Every record must appear in your copy exactly as written, with no pictures.

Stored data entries
★ ★ ★ ★ ★ ★ ★
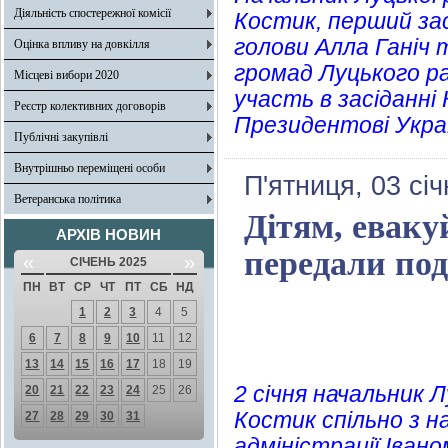
Діяльність спостережної комісії
Костик, перший за
голови Алла Ганіч т
Оцінка впливу на довкілля
громад Луцького ра
Місцеві вибори 2020
участь в засіданні
Реєстр колективних договорів
Президентові Укра
Публічні закупівлі
Внутрішньо переміщені особи
П'ятниця, 03 сі
Ветеранська політика
Дітям, еваку
АРХІВ НОВИН
передали по
«
»
СІЧЕНЬ 2025
ПН
ВТ
СР
ЧТ
ПТ
СБ
НД
1
2
3
4
5
6
7
8
9
10
11
12
13
14
15
16
17
18
19
2 січня начальник Л
20
21
22
23
24
25
26
Костик спільно з н
27
28
29
30
31
адміністрації Іван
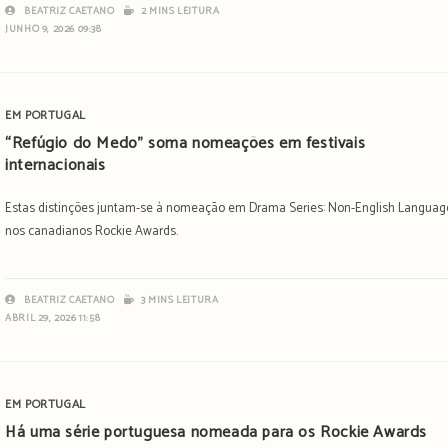
BEATRIZ CAETANO
2 MINS LEITURA
JUNHO 9, 2026 09:38
EM PORTUGAL
“Refúgio do Medo” soma nomeações em festivais
internacionais
Estas distinções juntam-se à nomeação em Drama Series: Non-English Languag
nos canadianos Rockie Awards.
BEATRIZ CAETANO
3 MINS LEITURA
ABRIL 29, 2026 11:58
EM PORTUGAL
Há uma série portuguesa nomeada para os Rockie Awards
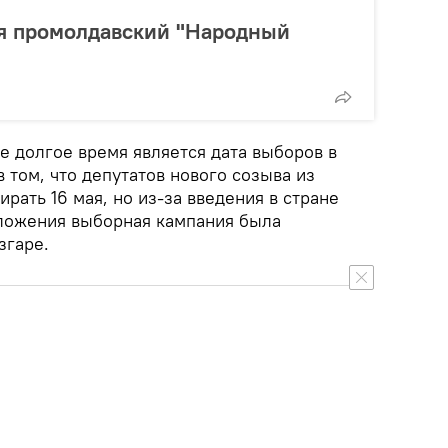
ся промолдавский "Народный
 долгое время является дата выборов в
 том, что депутатов нового созыва из
рать 16 мая, но из-за введения в стране
ложения выборная кампания была
згаре.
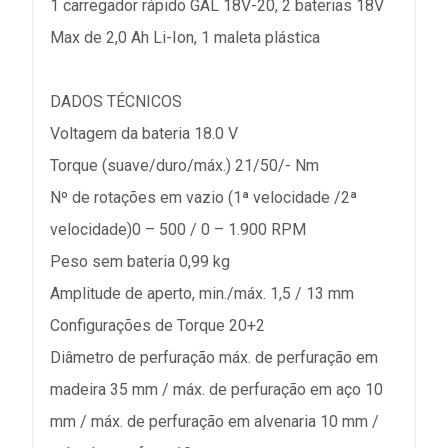
1 carregador rápido GAL 18V-20, 2 baterias 18V
Max de 2,0 Ah Li-Ion, 1 maleta plástica
DADOS TÉCNICOS
Voltagem da bateria 18.0 V
Torque (suave/duro/máx.) 21/50/- Nm
Nº de rotações em vazio (1ª velocidade /2ª
velocidade)0 – 500 / 0 – 1.900 RPM
Peso sem bateria 0,99 kg
Amplitude de aperto, min./máx. 1,5 / 13 mm
Configurações de Torque 20+2
Diâmetro de perfuração máx. de perfuração em
madeira 35 mm / máx. de perfuração em aço 10
mm / máx. de perfuração em alvenaria 10 mm /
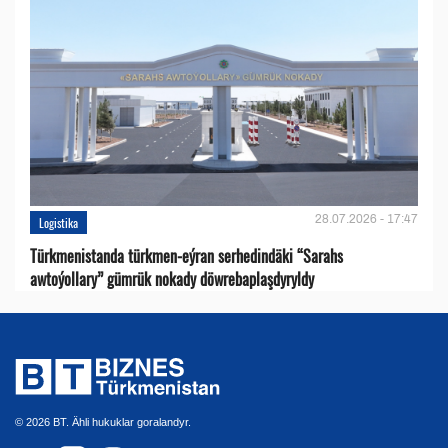
28.07.2026 - 17:47
Logistika
Türkmenistanda türkmen-eýran serhedindäki “Sarahs
awtoýollary” gümrük nokady döwrebaplaşdyryldy
© 2026 BT. Ähli hukuklar goralandyr.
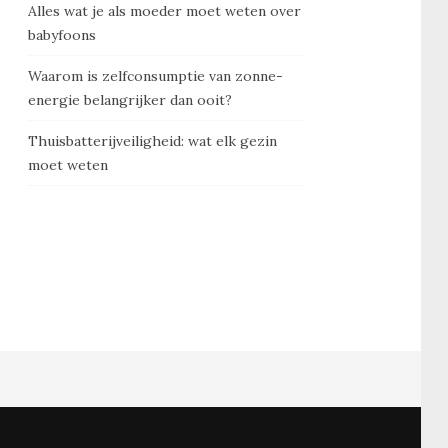
Alles wat je als moeder moet weten over
babyfoons
Waarom is zelfconsumptie van zonne-
energie belangrijker dan ooit?
Thuisbatterijveiligheid: wat elk gezin
moet weten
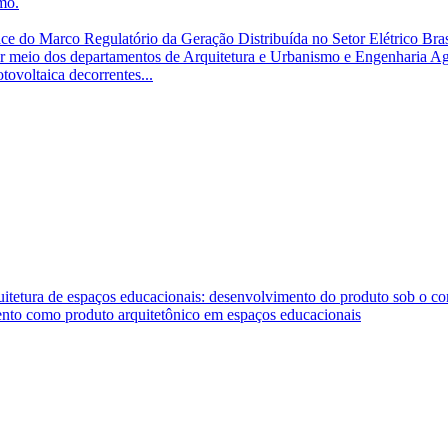
mo.
ace do Marco Regulatório da Geração Distribuída no Setor Elétrico Br
r meio dos departamentos de Arquitetura e Urbanismo e Engenharia A
tovoltaica decorrentes...
rquitetura de espaços educacionais: desenvolvimento do produto sob o 
mento como produto arquitetônico em espaços educacionais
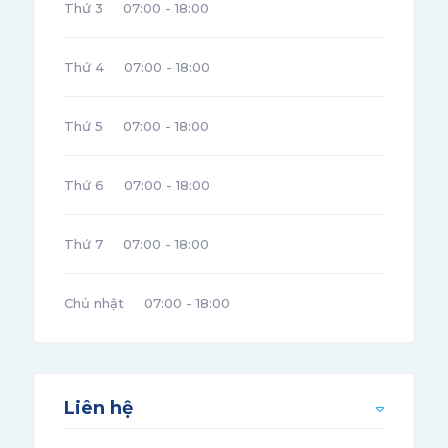
Thứ 3
07:00 - 18:00
Thứ 4
07:00 - 18:00
Thứ 5
07:00 - 18:00
Thứ 6
07:00 - 18:00
Thứ 7
07:00 - 18:00
Chủ nhật
07:00 - 18:00
Liên hệ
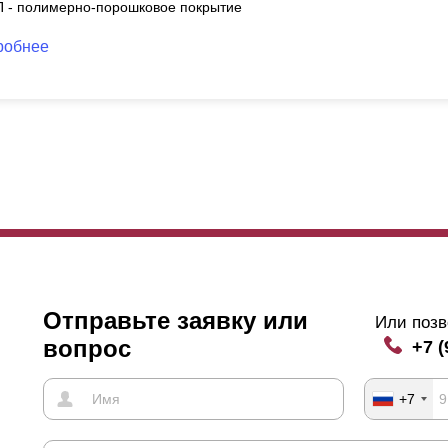
П - полимерно-порошковое покрытие
робнее
Отправьте заявку или
Или позв
вопрос
+7 (
+7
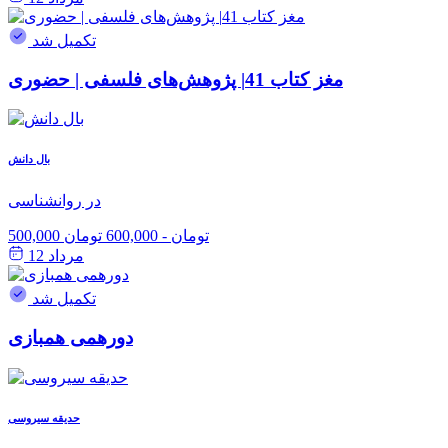
تکمیل شد
مغز کتاب 41| پژوهش‌های فلسفی | حضوری
بال دانش
در روانشناسی
500,000 تومان
-
600,000 تومان
مرداد 12
تکمیل شد
دورهمی همبازی
حدیقه سیروسی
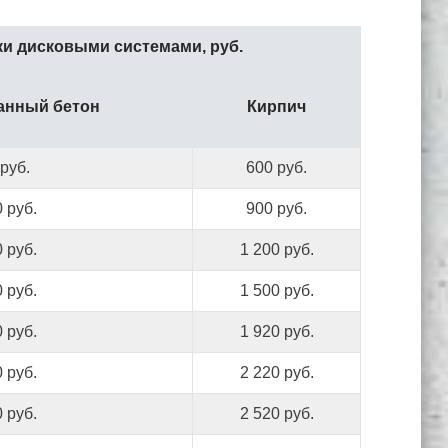
ки дисковыми системами, руб.
анный бетон
Кирпич
руб.
600 руб.
 руб.
900 руб.
 руб.
1 200 руб.
 руб.
1 500 руб.
 руб.
1 920 руб.
 руб.
2 220 руб.
 руб.
2 520 руб.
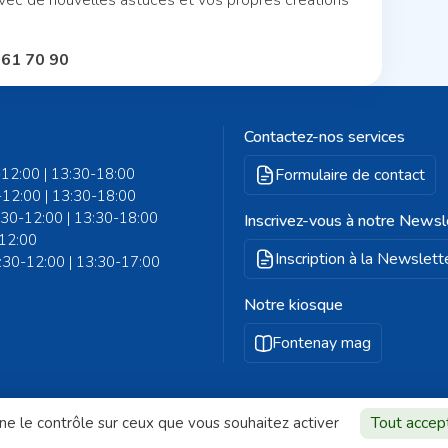
vec de nouvelles astuces et vos propres créations
 61 70 90
Contactez-nos services
-12:00 | 13:30-18:00
Formulaire de contact
-12:00 | 13:30-18:00
8:30-12:00 | 13:30-18:00
Inscrivez-vous à notre Newsl
-12:00
Inscription à la Newslett
8:30-12:00 | 13:30-17:00
Notre kiosque
Fontenay mag
Tout accep
nne le contrôle sur ceux que vous souhaitez activer
que de confidentialité
Gestion des cookies
Plan du site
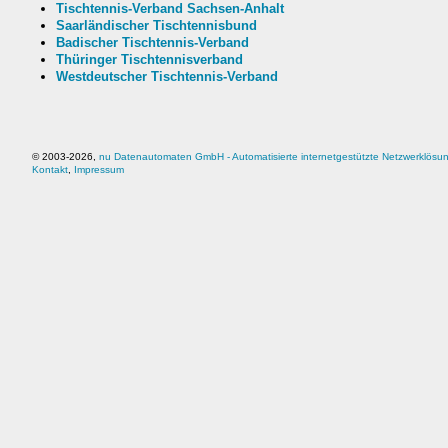
Tischtennis-Verband Sachsen-Anhalt
Saarländischer Tischtennisbund
Badischer Tischtennis-Verband
Thüringer Tischtennisverband
Westdeutscher Tischtennis-Verband
© 2003-
2026,
nu Datenautomaten GmbH - Automatisierte internetgestützte Netzwerklösu
Kontakt
,
Impressum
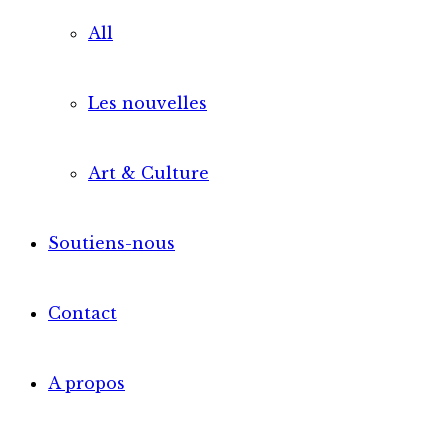
All
Les nouvelles
Art & Culture
Soutiens-nous
Contact
A propos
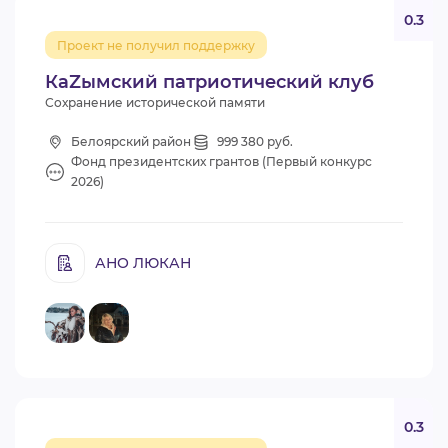
0.3
Проект не получил поддержку
КаZымский патриотический клуб
Сохранение исторической памяти
Белоярский район
999 380 руб.
Фонд президентских грантов (Первый конкурс
2026)
АНО ЛЮКАН
0.3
★ ★ ★ ★ ★ ★ ★
Written answer:
Діяльність спостережної комісії
Костик, перший за
голови Алла Ганіч т
Оцінка впливу на довкілля
громад Луцького ра
Місцеві вибори 2020
участь в засіданні
Реєстр колективних договорів
Президентові Укра
Публічні закупівлі
Внутрішньо переміщені особи
П'ятниця, 03 сі
Ветеранська політика
Дітям, еваку
АРХІВ НОВИН
передали по
«
»
СІЧЕНЬ 2025
ПН
ВТ
СР
ЧТ
ПТ
СБ
НД
1
2
3
4
5
6
7
8
9
10
11
12
13
14
15
16
17
18
19
2 січня начальник Л
20
21
22
23
24
25
26
Костик спільно з н
27
28
29
30
31
адміністрації Іван
BEATRIZ CAETANO
2 MINS LEITURA
JUNHO 9, 2026 09:38
EM PORTUGAL
“Refúgio do Medo” soma nomeações em festivais
internacionais
Estas distinções juntam-se à nomeação em Drama Series: Non-English Languag
nos canadianos Rockie Awards.
BEATRIZ CAETANO
3 MINS LEITURA
ABRIL 29, 2026 11:58
EM PORTUGAL
Há uma série portuguesa nomeada para os Rockie Awards
ся промолдавский "Народный
 долгое время является дата выборов в
 том, что депутатов нового созыва из
рать 16 мая, но из-за введения в стране
ложения выборная кампания была
згаре.
1 carregador rápido GAL 18V-20, 2 baterias 18V
Max de 2,0 Ah Li-Ion, 1 maleta plástica
DADOS TÉCNICOS
Voltagem da bateria 18.0 V
Torque (suave/duro/máx.) 21/50/- Nm
Nº de rotações em vazio (1ª velocidade /2ª
velocidade)0 – 500 / 0 – 1.900 RPM
Peso sem bateria 0,99 kg
Amplitude de aperto, min./máx. 1,5 / 13 mm
Configurações de Torque 20+2
Diâmetro de perfuração máx. de perfuração em
madeira 35 mm / máx. de perfuração em aço 10
mm / máx. de perfuração em alvenaria 10 mm /
28.07.2026 - 17:47
Logistika
Türkmenistanda türkmen-eýran serhedindäki “Sarahs
awtoýollary” gümrük nokady döwrebaplaşdyryldy
© 2026 BT. Ähli hukuklar goralandyr.
Alles wat je als moeder moet weten over
babyfoons
Waarom is zelfconsumptie van zonne-
energie belangrijker dan ooit?
Thuisbatterijveiligheid: wat elk gezin
moet weten
mo.
ace do Marco Regulatório da Geração Distribuída no Setor Elétrico Br
r meio dos departamentos de Arquitetura e Urbanismo e Engenharia A
tovoltaica decorrentes...
rquitetura de espaços educacionais: desenvolvimento do produto sob o 
mento como produto arquitetônico em espaços educacionais
Thứ 3
07:00 - 18:00
Thứ 4
07:00 - 18:00
Thứ 5
07:00 - 18:00
Thứ 6
07:00 - 18:00
Thứ 7
07:00 - 18:00
Chủ nhật
07:00 - 18:00
Liên hệ
П - полимерно-порошковое покрытие
робнее
Отправьте заявку или
Или позв
вопрос
+7 (
+7
تکمیل شد
مغز کتاب 41| پژوهش‌های فلسفی | حضوری
بال دانش
در روانشناسی
500,000 تومان
-
600,000 تومان
مرداد 12
تکمیل شد
دورهمی همبازی
حدیقه سیروسی
ки дисковыми системами, руб.
анный бетон
Кирпич
руб.
600 руб.
 руб.
900 руб.
 руб.
1 200 руб.
 руб.
1 500 руб.
 руб.
1 920 руб.
 руб.
2 220 руб.
 руб.
2 520 руб.
vec de nouvelles astuces et vos propres créations
 61 70 90
Contactez-nos services
-12:00 | 13:30-18:00
Formulaire de contact
-12:00 | 13:30-18:00
8:30-12:00 | 13:30-18:00
Inscrivez-vous à notre Newsl
-12:00
Inscription à la Newslett
8:30-12:00 | 13:30-17:00
Notre kiosque
Fontenay mag
Tout accep
nne le contrôle sur ceux que vous souhaitez activer
que de confidentialité
Gestion des cookies
Plan du site
Tischtennis-Verband Sachsen-Anhalt
Saarländischer Tischtennisbund
Badischer Tischtennis-Verband
Thüringer Tischtennisverband
Westdeutscher Tischtennis-Verband
© 2003-
2026,
nu Datenautomaten GmbH - Automatisierte internetgestützte Netzwerklösu
Kontakt
,
Impressum
All
Les nouvelles
Art & Culture
Soutiens-nous
Contact
A propos
0.3
Проект не получил поддержку
КаZымский патриотический клуб
Сохранение исторической памяти
Белоярский район
999 380 руб.
Фонд президентских грантов (Первый конкурс
2026)
АНО ЛЮКАН
0.3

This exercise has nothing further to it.